Accordingly, it wasn’t reasonable for lessees to pay in advance for the entire cost of the remedial works where it was expected that NHBC would make a contribution. A reminder of the protection conferred on lessees by section 19(2).
Variation of leases
Leases can be badly drafted. I’m sure we all have horror stories about the worst we’ve seen.
The Tribunal can help as it has jurisdiction to vary the terms of leases where they fail to make satisfactory provision for certain things (as in Section 35, Landlord and Tenant Act 1987). The grounds on which a Tribunal can intervene include where there’s unsatisfactory provision for:
- the repair and maintenance of the flat, building or land
- the provision or maintenance of any services (which are reasonably necessary to ensure that the occupiers of the flat enjoy a reasonable standard of accommodation)
- the recovery by one party from another of expenditure incurred (or to be incurred)
- the computation of service charge (The classic example of when the percentages don’t add up to 100%)
Unhelpfully, there’s no statutory definition of what’s “unsatisfactory”. However, we know from the recent Upper Tribunal decision in Morath (The Mayor and Burgesses of the London Borough of Camden v Morath UKUT 0193 (LC)) what “satisfactory” means in the context of the recovery by one party to the lease from another of expenditure incurred.
In Morath, the lease permitted the landlord to use service charge monies towards building-related costs but did not permit the monies to be used towards the landlord’s estate-wide costs liabilities. Accordingly, the landlord was suffering a shortfall, whilst the lessee was getting a windfall.
The question for the Upper Tribunal was whether this kind of shortfall is unsatisfactory, so the Tribunal can intervene and vary the terms.
It was accepted there was a perceived inequity in the bargain made between the parties (ie in the lease). The Upper Tribunal said:
“…section 35 does not enable the Tribunal to vary a lease on the basis that it imposes unequal burdens, or is expensive or inconvenient”.
It seems section 35 will not come to the rescue of parties where there’s drafting errors, unless it can be demonstrated the terms are unworkable. In Morath, Camden had not shown the provisions were unworkable, and there’s no suggestion it couldn’t meet its contributions.

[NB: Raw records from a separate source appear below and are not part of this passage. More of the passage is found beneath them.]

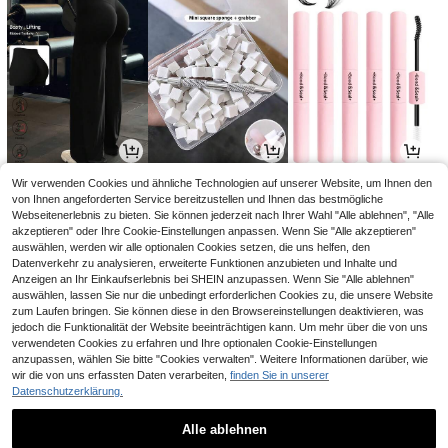
11
2
3
Wir verwenden Cookies und ähnliche Technologien auf unserer Website, um Ihnen den
,84€
,98€
,65€
von Ihnen angeforderten Service bereitzustellen und Ihnen das bestmögliche
Webseitenerlebnis zu bieten. Sie können jederzeit nach Ihrer Wahl "Alle ablehnen", "Alle
akzeptieren" oder Ihre Cookie-Einstellungen anpassen. Wenn Sie "Alle akzeptieren"
auswählen, werden wir alle optionalen Cookies setzen, die uns helfen, den
Datenverkehr zu analysieren, erweiterte Funktionen anzubieten und Inhalte und
Anzeigen an Ihr Einkaufserlebnis bei SHEIN anzupassen. Wenn Sie "Alle ablehnen"
auswählen, lassen Sie nur die unbedingt erforderlichen Cookies zu, die unsere Website
zum Laufen bringen. Sie können diese in den Browsereinstellungen deaktivieren, was
jedoch die Funktionalität der Website beeinträchtigen kann. Um mehr über die von uns
verwendeten Cookies zu erfahren und Ihre optionalen Cookie-Einstellungen
anzupassen, wählen Sie bitte "Cookies verwalten". Weitere Informationen darüber, wie
wir die von uns erfassten Daten verarbeiten,
finden Sie in unserer
Datenschutzerklärung.
12
25
2
,49€
,73€
,58€
25,99€
-1%
Alle ablehnen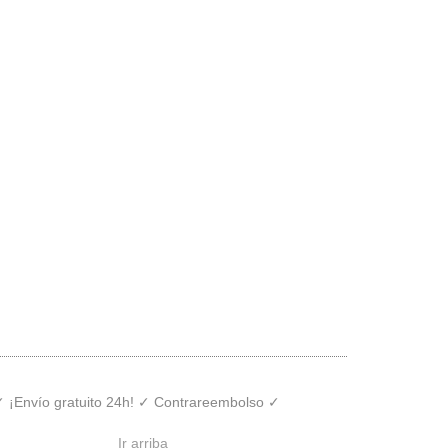
 ✓ ¡Envío gratuito 24h! ✓ Contrareembolso ✓
Ir arriba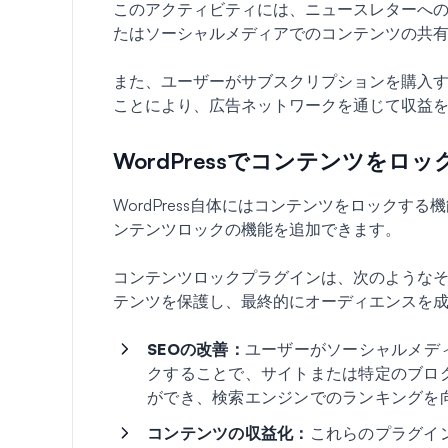
このアクティビティには、ニュースレターへ
たはソーシャルメディアでのコンテンツの共
また、ユーザーがサブスクリプションを購入
ことにより、広告ネットワークを通じて収益
WordPressでコンテンツを
WordPress自体にはコンテンツをロック
ンテンツロックの機能を追加できます。
コンテンツロックプラグインは、次のような
テンツを保護し、最終的にオーディエンスを
SEOの改善：
ユーザーがソーシャルメデ
クすることで、サイトまたは特定のブロ
ができ、検索エンジンでのランキングを
コンテンツの収益化：
これらのプラグイ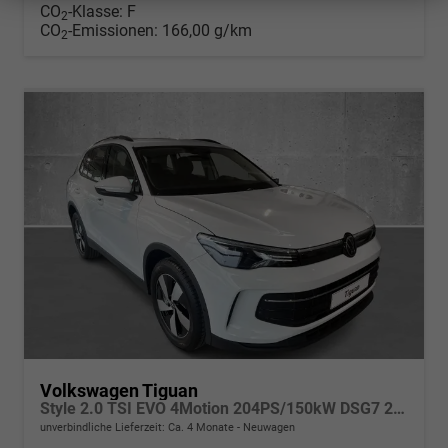
CO
-Klasse:
F
2
CO
-Emissionen:
166,00 g/km
2
Volkswagen Tiguan
Style 2.0 TSI EVO 4Motion 204PS/150kW DSG7 2026
unverbindliche Lieferzeit: Ca. 4 Monate
Neuwagen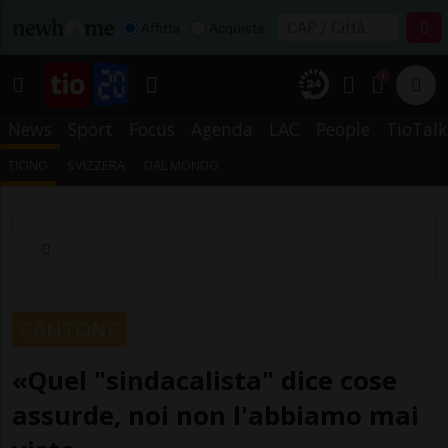
Affitta
Acquista
1
News
Sport
Focus
Agenda
LAC
People
TioTalk
TICINO
SVIZZERA
DAL MONDO
CANTONE
«Quel "sindacalista" dice cose
assurde, noi non l'abbiamo mai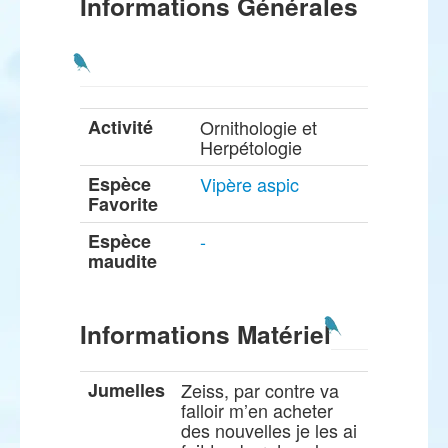
Informations Générales
Activité
Ornithologie et
Herpétologie
Espèce
Vipère aspic
Favorite
Espèce
-
maudite
Informations Matériel
Jumelles
Zeiss, par contre va
falloir m’en acheter
des nouvelles je les ai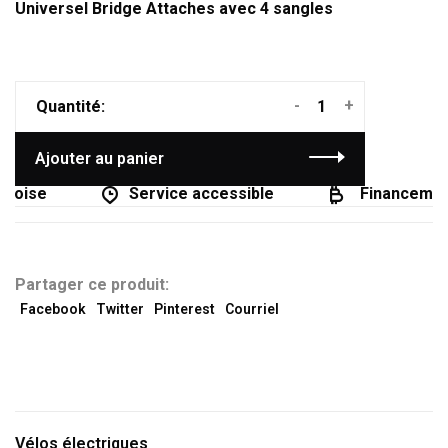
Universel Bridge Attaches avec 4 sangles
-
+
Quantité:
Ajouter au panier
coise
Service accessible
Financement 
Partager ce produit:
Facebook
Twitter
Pinterest
Courriel
Vélos électriques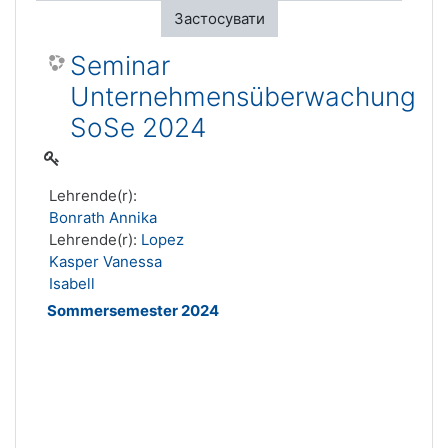
Застосувати
Seminar
Unternehmensüberwachung
SoSe 2024
Lehrende(r):
Bonrath Annika
Lehrende(r):
Lopez
Kasper Vanessa
Isabell
Sommersemester 2024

Qualifying Long Term Agreements
Since Corvan, QLTAs have been firmly on radar. So it’s unsurprising there’s been a seeming increase in service charge challenges based on agreements being QLTAs. In the summer, the Upper Tribunal reminded us in Ghosh (Ghosh v Hanover Gate Mansions Limited and anr  UKUT 290 (LC)) that a contract comes into effect when performance commences, and not when the goods or services are paid for.
As we’re approaching the new year, it’s an opportunity to check the wording of agreements (and not just management agreements) to make sure they aren’t QLTAs.
What’s on the horizon?
In short, quite a lot!
As far as the appeal Courts are concerned, we’re awaiting the decision of the Supreme Court on mutual enforceability covenants. The Court of Appeal in January will consider forfeiture and waiver, and in the early spring the Upper Tribunal will examine section 20B (again).
We’ve got the Law Commission reports on enfranchisement, right to manage and commonhold to look forward to in the new year.
No doubt there’ll be a continued focus on fire safety issues too. So, 2020 is certainly on track to be as busy as 2019!